The Union Cabinet has cleared the Competition (Amendment) Bill, 2022, and is set to table it in the ongoing Monsoon session of Parliament. The Bill aims to bring in more flexibility, agency, and accountability to the Competition Commission of India (CCI). Here’s a look at the salient changes that the Bill may usher in.
What are the changes being proposed?
Established in October 2003, the CCI is a regulatory authority tasked with checking and eliminating business practices that may harm competition. In the process, the CCI also protects the interest of consumers and ensures freedom of trade in Indian markets. The body consists of a chairperson and 6 members appointed by the central government.
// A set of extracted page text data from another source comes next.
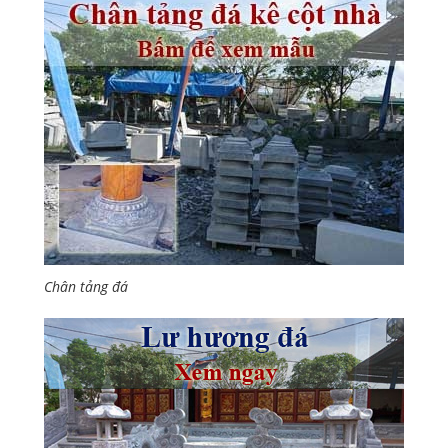
Chân tảng đá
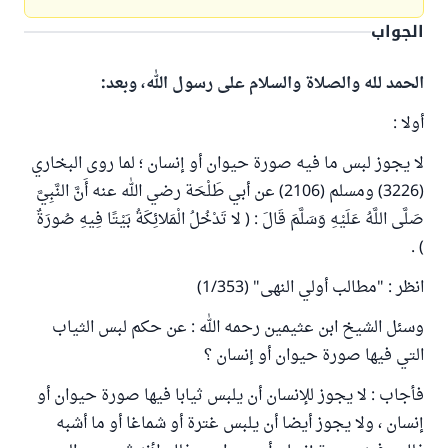
الجواب
الحمد لله والصلاة والسلام على رسول الله، وبعد:
أولا :
لا يجوز لبس ما فيه صورة حيوان أو إنسان ؛ لما روى البخاري
(3226) ومسلم (2106) عن أبي طَلْحَة رضي الله عنه أَنَّ النَّبِيَّ
صَلَّى اللَّهُ عَلَيْهِ وَسَلَّمَ قَالَ : ( لا تَدْخُلُ الْمَلائِكَةُ بَيْتًا فِيهِ صُورَةٌ
) .
انظر : "مطالب أولي النهى" (1/353)
وسئل الشيخ ابن عثيمين رحمه الله : عن حكم لبس الثياب
التي فيها صورة حيوان أو إنسان ؟
فأجاب : لا يجوز للإنسان أن يلبس ثيابا فيها صورة حيوان أو
إنسان ، ولا يجوز أيضا أن يلبس غترة أو شماغا أو ما أشبه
The Bill aims to bring more flexibility to the CCI’s working, while also strengthening its enforcement efficiency as well as transparency.
Flexible decision-making
The Bill proposes to let individual members of the six-member board to decide on cases. At present, regulations demand that at least three members decide on each case. Letting single members decide on cases is expected to help dispose of them quicker.
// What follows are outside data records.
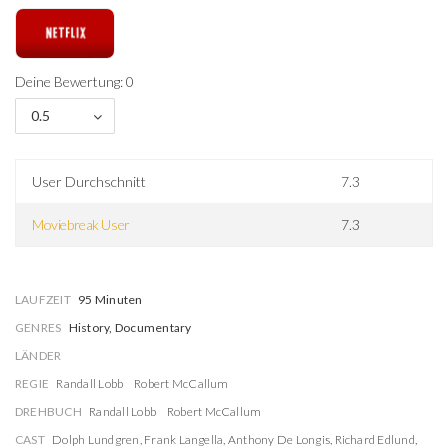
Deine Bewertung: 0
0.5
User Durchschnitt
7.3
Moviebreak User
7.3
LAUFZEIT
95 Minuten
GENRES
History, Documentary
LÄNDER
REGIE
Randall Lobb
Robert McCallum
DREHBUCH
Randall Lobb
Robert McCallum
CAST
Dolph Lundgren
,
Frank Langella
,
Anthony De Longis
,
Richard Edlund
,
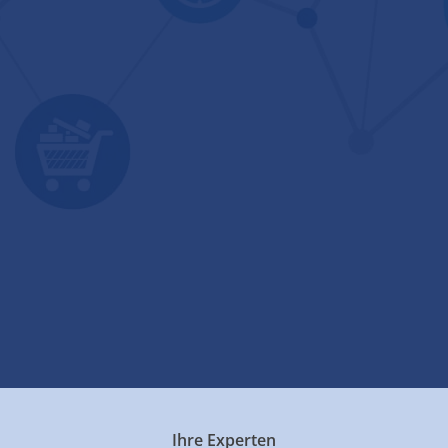
Ihre Experten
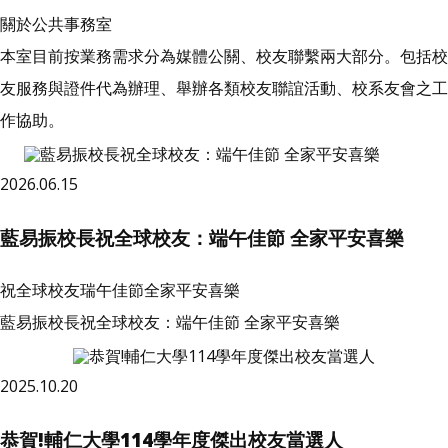
關於公共事務室
本室目前按業務需求分為媒體公關、校友聯繫兩大部分。包括校
友服務與證件代為辦理、舉辦各類校友聯誼活動、校系友會之工
作協助。
2026.06.15
藍易振校長祝全球校友：端午佳節 全家平安喜樂
祝全球校友瑞午佳節全家平安喜樂
藍易振校長祝全球校友：端午佳節 全家平安喜樂
2025.10.20
恭賀!輔仁大學114學年度傑出校友當選人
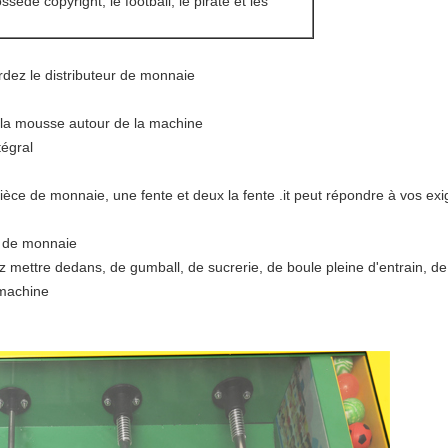
ssède copyright, le football, le pirate et les
dez le distributeur de monnaie
 la mousse autour de la machine
tégral
èce de monnaie, une fente et deux la fente .it peut répondre à vos ex
e de monnaie
mettre dedans, de gumball, de sucrerie, de boule pleine d'entrain, de
 machine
This is because the CCI handled nearly 240 cases a year on average in the three years till FY21, and could settle an average of just 80 cases, according to government data.
Room for negotiations
The Bill also proposes that businesses accused of anti-competitive practices should be allowed to settle cases by negotiating with the CCI. While the watchdog has the power to show leniency towards, or even fully pardon, members of business cartels if they cooperate in the investigation and provide crucial information regarding malpractices, it cannot negotiate settlements with individuals or companies. If the Bill passes, the “negotiated settlements and commitments” clause will help avoid long-drawn proceedings, cut down litigation, and provide soft-exit windows for uninformed or ill-informed individuals and businesses.
Widening definitions
The Bill also proposes an expansion of the prohibited anti-competitive agreements to cover new-age marketing arrangements, specifically the hub-and-spokes model of cartels. At present, prohibited anti-competitive agreements fall in the class of those among parties in the same line of business or those at different stages of production or supply. This revision in the definition of anti-competitive agreements will make the regulator’s checks and balances foolproof.
Moreover, the definition of customers would be updated as well to include government agencies making procurements.